[Your goal] With no words added or dropped, transcribe the listing that follows.

** Opening Records shown block **

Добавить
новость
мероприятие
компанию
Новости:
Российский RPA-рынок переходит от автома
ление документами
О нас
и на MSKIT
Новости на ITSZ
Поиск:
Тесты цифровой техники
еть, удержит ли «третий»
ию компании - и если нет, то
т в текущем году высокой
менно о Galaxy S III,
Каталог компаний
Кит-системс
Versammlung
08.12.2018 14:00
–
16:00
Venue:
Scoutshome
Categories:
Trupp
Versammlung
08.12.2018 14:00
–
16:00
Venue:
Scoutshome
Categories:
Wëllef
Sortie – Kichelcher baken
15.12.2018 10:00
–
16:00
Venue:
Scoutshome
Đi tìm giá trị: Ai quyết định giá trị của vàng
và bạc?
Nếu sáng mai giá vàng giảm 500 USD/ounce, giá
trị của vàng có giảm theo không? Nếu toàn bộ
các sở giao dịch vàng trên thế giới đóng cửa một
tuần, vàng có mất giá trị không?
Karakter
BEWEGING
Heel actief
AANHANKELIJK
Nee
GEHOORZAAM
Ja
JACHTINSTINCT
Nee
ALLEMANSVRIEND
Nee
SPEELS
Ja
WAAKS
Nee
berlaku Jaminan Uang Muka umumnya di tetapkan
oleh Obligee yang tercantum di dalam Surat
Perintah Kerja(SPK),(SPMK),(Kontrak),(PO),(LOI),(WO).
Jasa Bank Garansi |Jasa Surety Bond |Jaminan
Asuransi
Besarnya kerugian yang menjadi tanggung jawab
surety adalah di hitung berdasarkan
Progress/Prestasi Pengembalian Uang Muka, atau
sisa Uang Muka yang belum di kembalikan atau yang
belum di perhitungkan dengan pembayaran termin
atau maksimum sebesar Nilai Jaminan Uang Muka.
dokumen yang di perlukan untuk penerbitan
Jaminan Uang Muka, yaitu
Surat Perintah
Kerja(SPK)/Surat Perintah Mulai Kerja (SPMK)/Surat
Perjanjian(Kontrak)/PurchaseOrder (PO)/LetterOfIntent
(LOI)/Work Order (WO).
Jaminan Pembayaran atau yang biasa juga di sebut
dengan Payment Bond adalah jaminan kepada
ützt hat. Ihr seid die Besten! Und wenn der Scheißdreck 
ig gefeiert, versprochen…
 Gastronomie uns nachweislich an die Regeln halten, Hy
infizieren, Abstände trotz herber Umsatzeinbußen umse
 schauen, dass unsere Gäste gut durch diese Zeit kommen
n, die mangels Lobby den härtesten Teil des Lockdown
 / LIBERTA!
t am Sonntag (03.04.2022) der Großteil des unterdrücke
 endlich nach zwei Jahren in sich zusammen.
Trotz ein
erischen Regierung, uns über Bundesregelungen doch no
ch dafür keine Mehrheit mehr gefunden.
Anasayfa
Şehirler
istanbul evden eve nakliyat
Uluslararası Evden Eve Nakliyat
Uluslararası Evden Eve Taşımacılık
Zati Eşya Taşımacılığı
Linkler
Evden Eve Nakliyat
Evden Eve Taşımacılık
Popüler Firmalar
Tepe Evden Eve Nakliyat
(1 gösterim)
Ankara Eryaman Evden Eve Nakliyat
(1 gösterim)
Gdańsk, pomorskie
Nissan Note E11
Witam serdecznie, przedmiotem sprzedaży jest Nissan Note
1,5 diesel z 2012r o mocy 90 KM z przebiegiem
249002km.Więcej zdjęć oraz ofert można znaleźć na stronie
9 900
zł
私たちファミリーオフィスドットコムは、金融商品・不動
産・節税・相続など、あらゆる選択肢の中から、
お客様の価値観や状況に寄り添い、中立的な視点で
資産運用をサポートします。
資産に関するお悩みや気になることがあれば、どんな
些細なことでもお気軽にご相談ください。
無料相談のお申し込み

** Closing Records shown block **

[Your solution]
Добавить
новость
мероприятие
компанию
Новости:
Российский RPA-рынок переходит от автома
ление документами
О нас
и на MSKIT
Новости на ITSZ
Поиск:
Тесты цифровой техники
еть, удержит ли «третий»
ию компании - и если нет, то
т в текущем году высокой
менно о Galaxy S III,
Каталог компаний
Кит-системс
Versammlung
08.12.2018 14:00
–
16:00
Venue:
Scoutshome
Categories:
Trupp
Versammlung
08.12.2018 14:00
–
16:00
Venue:
Scoutshome
Categories:
Wëllef
Sortie – Kichelcher baken
15.12.2018 10:00
–
16:00
Venue:
Scoutshome
Đi tìm giá trị: Ai quyết định giá trị của vàng
và bạc?
Nếu sáng mai giá vàng giảm 500 USD/ounce, giá
trị của vàng có giảm theo không? Nếu toàn bộ
các sở giao dịch vàng trên thế giới đóng cửa một
tuần, vàng có mất giá trị không?
Karakter
BEWEGING
Heel actief
AANHANKELIJK
Nee
GEHOORZAAM
Ja
JACHTINSTINCT
Nee
ALLEMANSVRIEND
Nee
SPEELS
Ja
WAAKS
Nee
berlaku Jaminan Uang Muka umumnya di tetapkan
oleh Obligee yang tercantum di dalam Surat
Perintah Kerja(SPK),(SPMK),(Kontrak),(PO),(LOI),(WO).
Jasa Bank Garansi |Jasa Surety Bond |Jaminan
Asuransi
Besarnya kerugian yang menjadi tanggung jawab
surety adalah di hitung berdasarkan
Progress/Prestasi Pengembalian Uang Muka, atau
sisa Uang Muka yang belum di kembalikan atau yang
belum di perhitungkan dengan pembayaran termin
atau maksimum sebesar Nilai Jaminan Uang Muka.
dokumen yang di perlukan untuk penerbitan
Jaminan Uang Muka, yaitu
Surat Perintah
Kerja(SPK)/Surat Perintah Mulai Kerja (SPMK)/Surat
Perjanjian(Kontrak)/PurchaseOrder (PO)/LetterOfIntent
(LOI)/Work Order (WO).
Jaminan Pembayaran atau yang biasa juga di sebut
dengan Payment Bond adalah jaminan kepada
ützt hat. Ihr seid die Besten! Und wenn der Scheißdreck 
ig gefeiert, versprochen…
 Gastronomie uns nachweislich an die Regeln halten, Hy
infizieren, Abstände trotz herber Umsatzeinbußen umse
 schauen, dass unsere Gäste gut durch diese Zeit kommen
n, die mangels Lobby den härtesten Teil des Lockdown
 / LIBERTA!
t am Sonntag (03.04.2022) der Großteil des unterdrücke
 endlich nach zwei Jahren in sich zusammen.
Trotz ein
erischen Regierung, uns über Bundesregelungen doch no
ch dafür keine Mehrheit mehr gefunden.
Anasayfa
Şehirler
istanbul evden eve nakliyat
Uluslararası Evden Eve Nakliyat
Uluslararası Evden Eve Taşımacılık
Zati Eşya Taşımacılığı
Linkler
Evden Eve Nakliyat
Evden Eve Taşımacılık
Popüler Firmalar
Tepe Evden Eve Nakliyat
(1 gösterim)
Ankara Eryaman Evden Eve Nakliyat
(1 gösterim)
Gdańsk, pomorskie
Nissan Note E11
Witam serdecznie, przedmiotem sprzedaży jest Nissan Note
1,5 diesel z 2012r o mocy 90 KM z przebiegiem
249002km.Więcej zdjęć oraz ofert można znaleźć na stronie
9 900
zł
私たちファミリーオフィスドットコムは、金融商品・不動
産・節税・相続など、あらゆる選択肢の中から、
お客様の価値観や状況に寄り添い、中立的な視点で
資産運用をサポートします。
資産に関するお悩みや気になることがあれば、どんな
些細なことでもお気軽にご相談ください。
無料相談のお申し込み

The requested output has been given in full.